Gravity with little gravitas
Bullock carries movie, but production is the real star
By: Scott Hayes
| Posted: Saturday, Oct 12, 2013 06:00 am
Starring Sandra Bullock, George Clooney and Ed Harris
Directed by Alfonso Cuarón
Runtime: 90 minutes
Now playing at Grandin Theatres, Cineplex Odeon North Edmonton and Scotiabank Theatre
Life in space is impossible. So says the very succinct preface to Gravity, a 90-minute rollercoaster set just outside of the Earth’s atmosphere, several hundred kilometres straight up, starting on the space shuttle Explorer.
Dr. Ryan Stone (Sandra Bullock) and Matthew Kowalski (George Clooney) are working to repair the Hubble Telescope, connected with the Explorer. Everything is already precarious on these missions but never more so than this one.
The Russians have inexplicably decided to destroy one of their own satellites with a missile, the resultant debris of which hurtles on a collision course with the shuttle and our heroic astronauts. The vessel is destroyed by the numerous impacts, sending everything and everybody everywhere, a FUBAR situation if ever there was one. What’s more, all communications with ground control are cut off.
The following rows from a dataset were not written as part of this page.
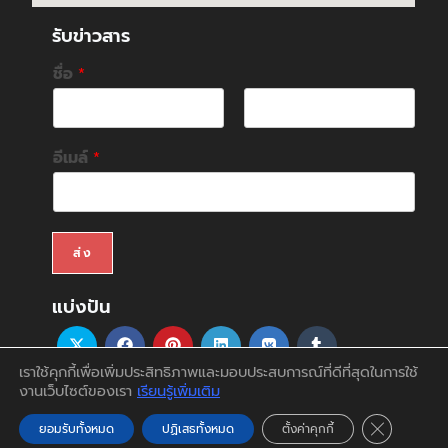
รับข่าวสาร
ชื่อ
*
F
L
i
a
อีเมล์
*
r
s
s
t
t
ส่ง
แบ่งปัน
เราใช้คุกกี้เพื่อเพิ่มประสิทธิภาพและมอบประสบการณ์ที่ดีที่สุดในการใช้
งานเว็บไซต์ของเรา
เรียนรู้เพิ่มเติม
สินค้า
บริการ
บทความ
สนับสนุน&ดาวน์โหลด
ติดต่อเรา
บัญชีของฉัน
Close GDP
ยอมรับทั้งหมด
ปฏิเสธทั้งหมด
ตั้งค่าคุกกี้
Copyright 2026 - Theme by Focus System & Design.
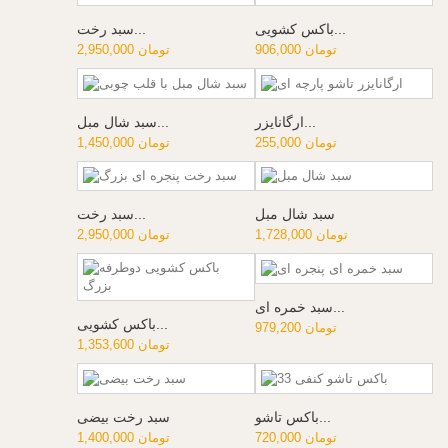
باکس کشویی...
سبد رخت...
906,000 تومان
2,950,000 تومان
ارگانایزر...
سبد شال مبل...
255,000 تومان
1,450,000 تومان
سبد شال مبل
سبد رخت...
1,728,000 تومان
2,950,000 تومان
سبد خمره ای...
باکس کشویی...
979,200 تومان
1,353,600 تومان
باکس تاشو...
سبد رخت بیضی
720,000 تومان
1,400,000 تومان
It’s just our two little humans, adrift in an endless sea of nothingness who must rely on each other to get back to safety against astronomical odds.
Needless to say, there is a great suspension of disbelief that is required from the audience to effectively buy in to this movie. There are several major leaps in logic that one must first forgo in order for the story to proceed. None of these is greater than Stone herself, who seems woefully ill-prepared to deal with weightlessness and the immensity of the universe. She even keeps forgetting about how momentum works in zero gravity, that things tend to float away in space for one thing. This is her first mission, however, so perhaps we are meant to assume her naïveté is due to NASA’s cutbacks.
Kowalski, on the other hand, is commanding his last trip. That’s right, he’s two days from retirement. Of course, something will go catastrophically wrong for him. His role is more akin to being a grandfather figure than just being a version of Lethal Weapon’s Sgt. Murtaugh though. He’s cooler than a cucumber in high stress situations, never fazed by even the direst of circumstances. Ever calm, he also remains steadfast with the voice of reason, always saying the right thing, always having the right answer, and never showing any worry or panic.
Stone is more like a tourist who’s just along for the ride without really reading the travel book first. Under Kowalski’s care, she comes across like the young charge of her elder keeper’s babysitting service. He keeps everything warm and fuzzy in the cold and desolate Great Beyond while she struggles to keep her lunch down and can’t seem to keep all of her tools – or wits – tethered tightly.
This is a two-hander story (meaning a tale told by two actors) but it’s Bullock’s show as she carries the vast majority of Gravity. It’s also a damsel in distress story, with Stone relying heavily on White Knight Kowalski to take control of the hasty rescue operation. It’s a rollercoaster to be sure: technically proficient but it’s really just going up and down a lot. Don’t expect it to resonate deeply or that you should relate with the characters because it’s the plot that’s in the driver’s seat. Gravity is a movie that exists to prove that it could be made. The acting takes a passenger seat.
It’s a thrilling spectacle, a technological and technical achievement that deserves every credit. Director Alfonso Cuarón and cinematographer Emmanuel Lubezki certainly proved their mettle with this challenging shoot that really looks like Bullock and Clooney are actually in space. Well, mostly anyway. Often I wondered if they had to film some of their scenes in the famed Vomit Comet, a specialized airplane that is equipped to simulate zero gravity by flying straight down for 30 second stretches. It’s highly doubtful because Cuarón loves long takes, much longer than such a short span of time as that, and there are many extended and complicated sequences that come across as seamless even over several minutes. There are many special effects that are not obvious also, which is saying something.
The choreography, for that reason, should be praised as well. It must have been difficult to perform so much of this space opera with blocking in three dimensions.
All in all, Gravity is pretty effective as a thrill ride despite having little depth. In between all of the calamity, we enjoy numerous views of Earth in its distant splendour. This does more to make we the viewers aware of the director forcing something to tug at our heartstrings, but it works, albeit modestly.
This movie will likely have its audience members’ guts churning and brains spinning. It is indeed a rollercoaster and memorable too: beautiful and terrifying, all sound and fury, yet signifying nothing or close to it. It is meant to be a prolonged treatise on the human condition, on the fragility of existence and the constant struggle against setback, with musings on the ease of defeat and the will to survive. Instead, it mostly just throws itself around a fair bit and doesn’t leave us much to hold on to.